Programmed instruction is an individual educational method, dividing subject materials into small units and presenting them gradually in a sequential order. People study these materials step by step, and after completing each step and before entering the next step, they answer the test questions to assess their understanding and the health literacy of the person is improved in this way. Since hypertension with hidden nature is considered as a risk factor for cardiovascular disease and a predictor of cardiovascular disease mortality, the nature of hidden symptoms of hypertension can reduce the patients’ medication adherence, as hypertensive patients may experience few physical symptoms, leading to non-medication adherence. Mobile phone technology (M-health) can play a key role in controlling hypertensive patients’ health. Therefore, it is possible to reduce costs and the number of hospitalizations, and ultimately, empower patient without direct supervision of healthcare personnel using M-health. Programmed instruction in the electronic platform allows the patient to read the educational materials many times and benefit from the categories of reading, practice, and repetition.
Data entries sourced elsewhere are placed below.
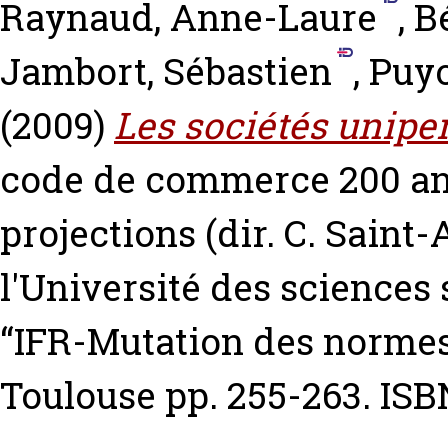
Raynaud, Anne-Laure
,
B
Jambort, Sébastien
,
Puyo
(2009)
Les sociétés unipe
code de commerce 200 ans 
projections (dir. C. Saint
l'Université des sciences 
“IFR-Mutation des normes 
Toulouse pp. 255-263. ISB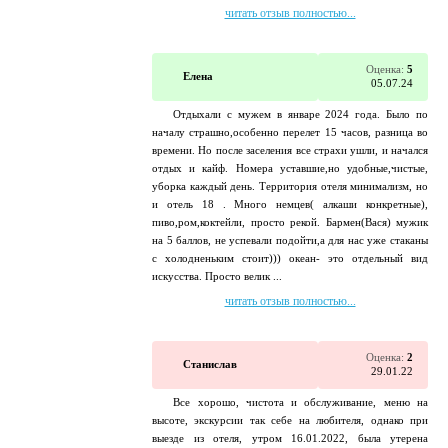
читать отзыв полностью...
Оценка:
5
Елена
05.07.24
Отдыхали с мужем в январе 2024 года. Было по
началу страшно,особенно перелет 15 часов, разница во
времени. Но после заселения все страхи ушли, и начался
отдых и кайф. Номера уставшие,но удобные,чистые,
уборка каждый день. Территория отеля минимализм, но
и отель 18 . Много немцев( алкаши конкретные),
пиво,ром,коктейли, просто рекой. Бармен(Вася) мужик
на 5 баллов, не успевали подойти,а для нас уже стаканы
с холодненьким стоит))) океан- это отдельный вид
искусства. Просто велик ...
читать отзыв полностью...
Оценка:
2
Станислав
29.01.22
Все хорошо, чистота и обслуживание, меню на
высоте, экскурсии так себе на любителя, однако при
выезде из отеля, утром 16.01.2022, была утерена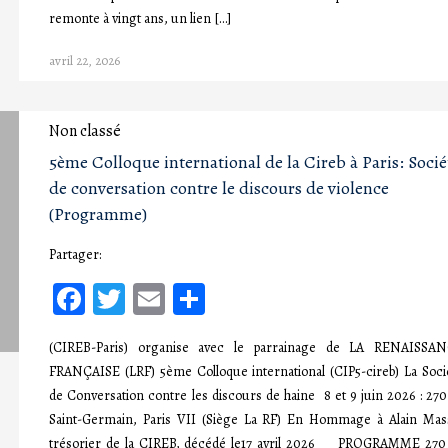
remonte à vingt ans, un lien […]
avril 22, 2026
Non classé
5ème Colloque international de la Cireb à Paris: Socié
de conversation contre le discours de violence
(Programme)
Partager:
Facebook
Twitter
Email
Partager
(CIREB-Paris) organise avec le parrainage de LA RENAISSA
FRANÇAISE (LRF) 5ème Colloque international (CIP5-cireb) La Soci
de Conversation contre les discours de haine 8 et 9 juin 2026 : 270
Saint-Germain, Paris VII (Siège La RF) En Hommage à Alain Mas
trésorier de la CIREB, décédé le17 avril 2026 PROGRAMME 270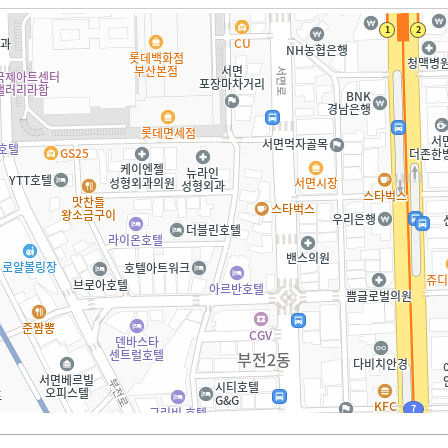
길찾기
하고 원하는 선생님을 지정하세요.
치 등을 확인해주세요.
주세요.
 후 상담을 진행하면 됩니다.
따라 상담 비용이 발생할 수 있습니다.
세요.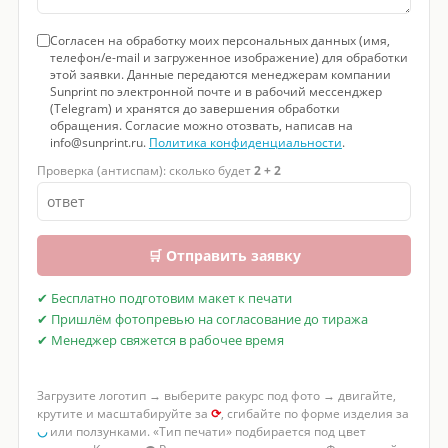
Согласен на обработку моих персональных данных (имя,
телефон/e-mail и загруженное изображение) для обработки
этой заявки. Данные передаются менеджерам компании
Sunprint по электронной почте и в рабочий мессенджер
(Telegram) и хранятся до завершения обработки
обращения. Согласие можно отозвать, написав на
info@sunprint.ru.
Политика конфиденциальности
.
Проверка (антиспам): сколько будет
2 + 2
🛒 Отправить заявку
✔ Бесплатно подготовим макет к печати
✔ Пришлём фотопревью на согласование до тиража
✔ Менеджер свяжется в рабочее время
Загрузите логотип → выберите ракурс под фото → двигайте,
крутите и масштабируйте за
⟳
, сгибайте по форме изделия за
◡
или ползунками. «Тип печати» подбирается под цвет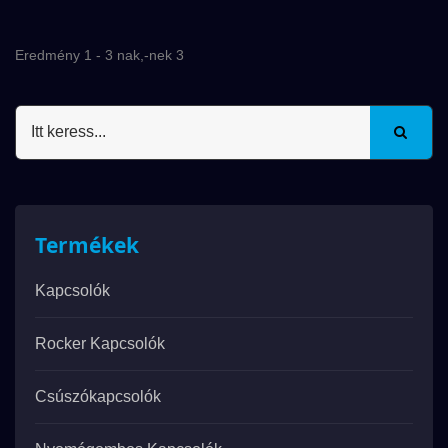
Eredmény 1 - 3 nak,-nek 3
Termékek
Kapcsolók
Rocker Kapcsolók
Csúszókapcsolók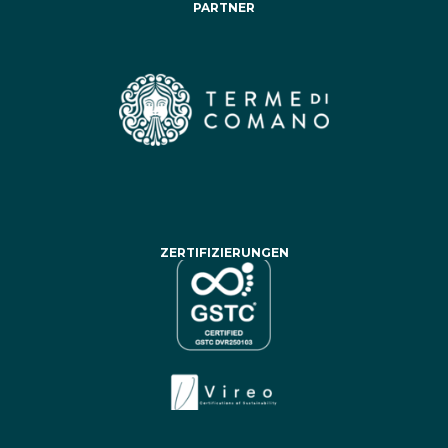
PARTNER
ZERTIFIZIERUNGEN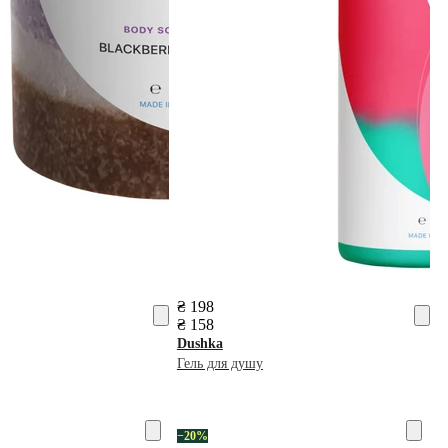
₴ 198
₴ 158
Dushka
Гель для душу
−20%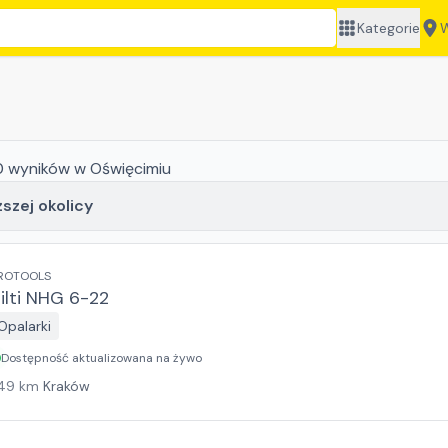
Kategorie
W
0
wyników
w Oświęcimiu
ższej okolicy
ROTOOLS
ilti NHG 6-22
Opalarki
Dostępność aktualizowana na żywo
49
km
Kraków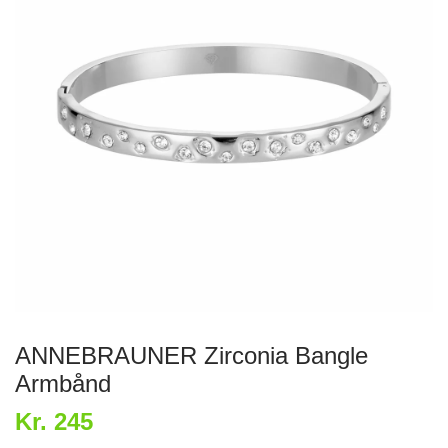
ANNEBRAUNER Zirconia Bangle
Armbånd
Kr. 245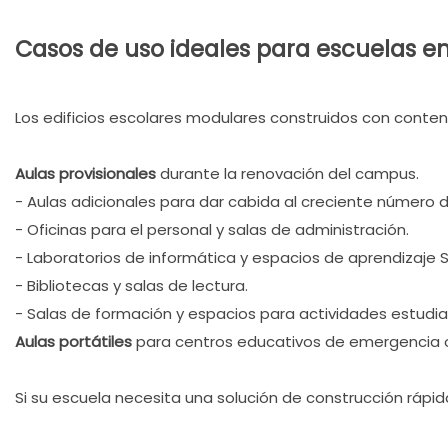
Casos de uso ideales para escuelas e
Los edificios escolares modulares construidos con conte
Aulas provisionales
durante la renovación del campus.
- Aulas adicionales para dar cabida al creciente número 
- Oficinas para el personal y salas de administración.
- Laboratorios de informática y espacios de aprendizaje S
- Bibliotecas y salas de lectura.
- Salas de formación y espacios para actividades estudian
Aulas portátiles
para centros educativos de emergencia o
Si su escuela necesita una solución de construcción rápida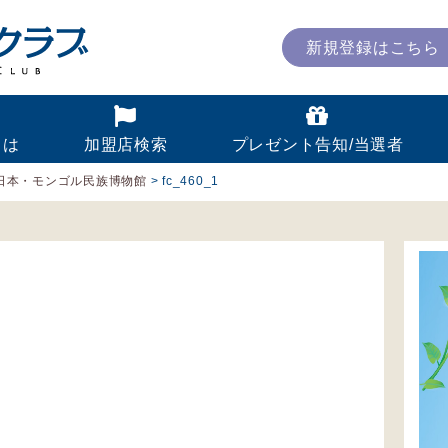
新規登録はこちら
とは
加盟店検索
プレゼント告知/当選者
日本・モンゴル民族博物館
>
fc_460_1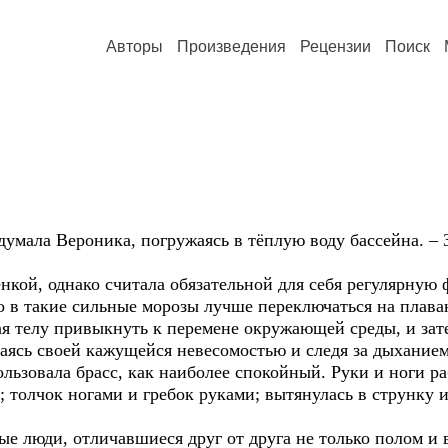
Авторы
Произведения
Рецензии
Поиск
а Вероника, погружаясь в тёплую воду бассейна. – З
 однако считала обязательной для себя регулярную ф
 в такие сильные морозы лучше переключаться на плава
елу привыкнуть к перемене окружающей среды, и зате
аясь своей кажущейся невесомостью и следя за дыханием
льзовала брасс, как наиболее спокойный. Руки и ноги р
; толчок ногами и гребок руками; вытянулась в струнку и
ди, отличавшиеся друг от друга не только полом и во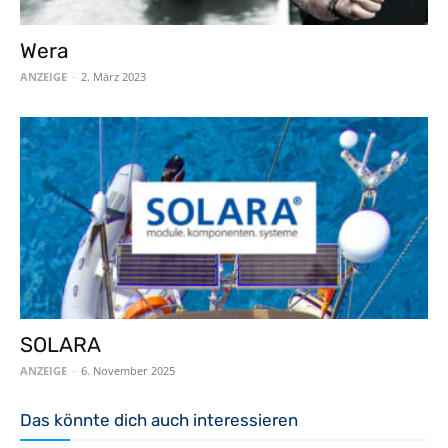
Wera
ANZEIGE
-
2. März 2023
SOLARA
ANZEIGE
-
6. November 2025
Das könnte dich auch interessieren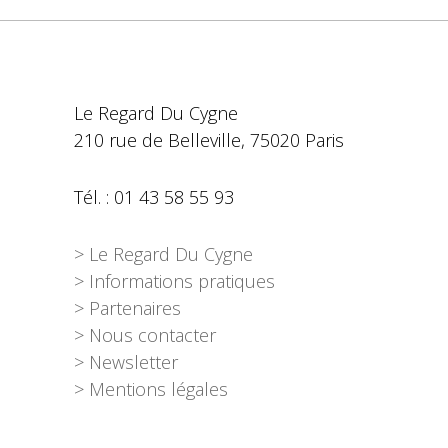
Le Regard Du Cygne
210 rue de Belleville, 75020 Paris
Tél. : 01 43 58 55 93
> Le Regard Du Cygne
> Informations pratiques
> Partenaires
> Nous contacter
> Newsletter
> Mentions légales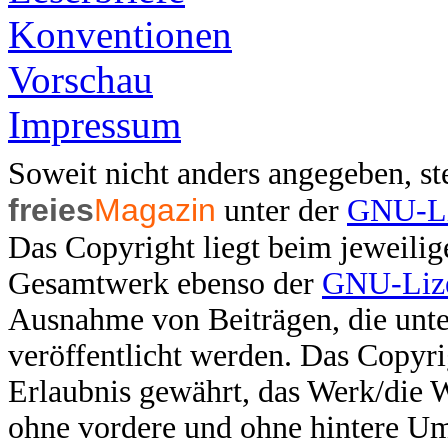
Konventionen
Vorschau
Impressum
Soweit nicht anders angegeben, ste
freies
Magazin
unter der
GNU-Li
Das Copyright liegt beim jeweilig
Gesamtwerk ebenso der
GNU-Lize
Ausnahme von Beiträgen, die unter
veröffentlicht werden. Das Copyri
Erlaubnis gewährt, das Werk/die 
ohne vordere und ohne hintere U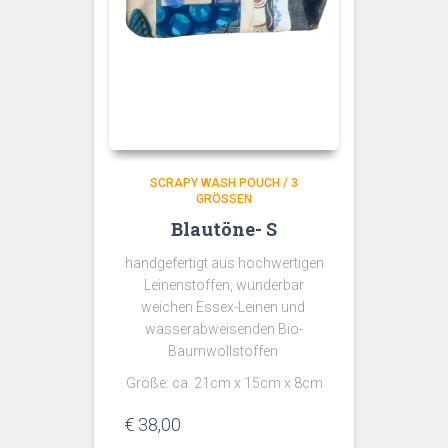
SCRAPY WASH POUCH / 3
GRÖSSEN
Blautöne- S
handgefertigt aus hochwertigen
Leinenstoffen, wunderbar
weichen Essex-Leinen und
wasserabweisenden Bio-
Baumwollstoffen
Größe: ca. 21cm x 15cm x 8cm
€
38,00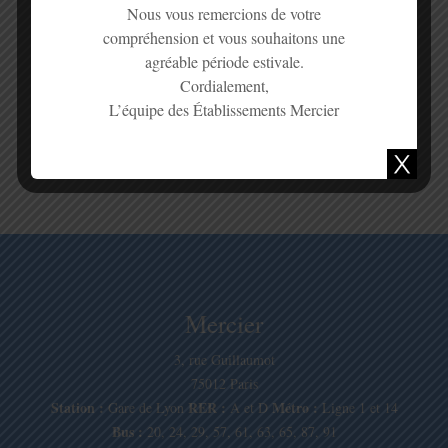
Nous vous remercions de votre
compréhension et vous souhaitons une
agréable période estivale.
Cordialement,
L’équipe des Établissements Mercier
Mercier
3, rue Guillaumot
75012 Paris
Station :
RER :
Métro :
Gare de Lyon
A et D
Ligne 1 et 14
Bus :
20, 24, 29, 57, 61, 63, 65, 87, 91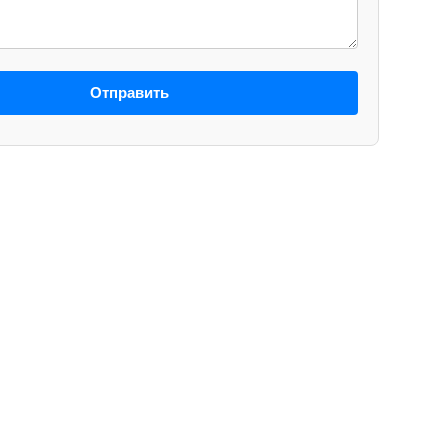
Отправить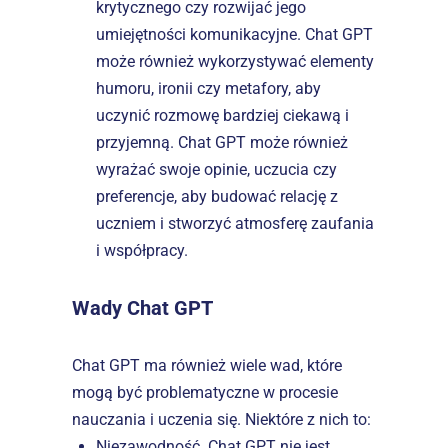
krytycznego czy rozwijać jego 
umiejętności komunikacyjne. Chat GPT 
może również wykorzystywać elementy 
humoru, ironii czy metafory, aby 
uczynić rozmowę bardziej ciekawą i 
przyjemną. Chat GPT może również 
wyrażać swoje opinie, uczucia czy 
preferencje, aby budować relację z 
uczniem i stworzyć atmosferę zaufania 
i współpracy.
Wady Chat GPT
Chat GPT ma również wiele wad, które 
mogą być problematyczne w procesie 
nauczania i uczenia się. Niektóre z nich to:
Niezawodność. Chat GPT nie jest 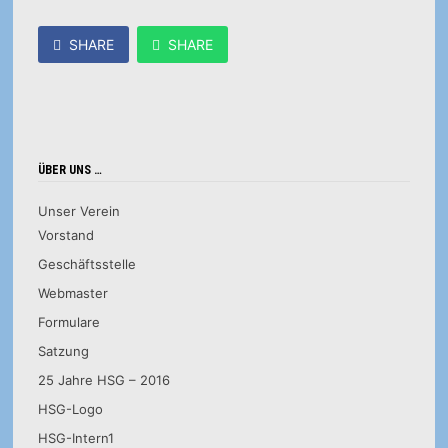
SHARE
SHARE
ÜBER UNS …
Unser Verein
Vorstand
Geschäftsstelle
Webmaster
Formulare
Satzung
25 Jahre HSG – 2016
HSG-Logo
HSG-Intern1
These findings suggest that utilizing an application and a hands-on approach can enhance health literacy and improve patient outcomes.
Limitations
This study was some limitations. First, we recruited patients from health centers and no detailed information was available regarding the compatibility of their drugs with the updated guidelines. Second, this study failed to control diastolic blood pressure. It seems antihypertensive therapy fail to reduce diastolic blood pressure under 100 mmHg. Although there was a statistically significant difference in mean score of the systolic blood pressure after intervention within the intervention group compared to control group, this was not clinically important. It is important to note that our study comprised of hypertensive patients who were also overweight. The intervention primarily aimed to improve health literacy, but did not encompass all aspects of a healthy lifestyle for overweight patients. Therefore, incorporating lifestyle modifications in addition to the intervention may yield better results. Therefore, interventions based on improving health literacy should be considered as an important tool alongside lifestyle modification programs for hypertensive patients. Third, patients with unsuccessful hypertension control visited physician likely more frequently than patients with controlled hypertension as they are more relaxed and did not seek medical visits. So, the result of this study may not be generalizable to other patients. Further studies can expand upon on current work to more clarify the relationship between health literacy and other health outcomes.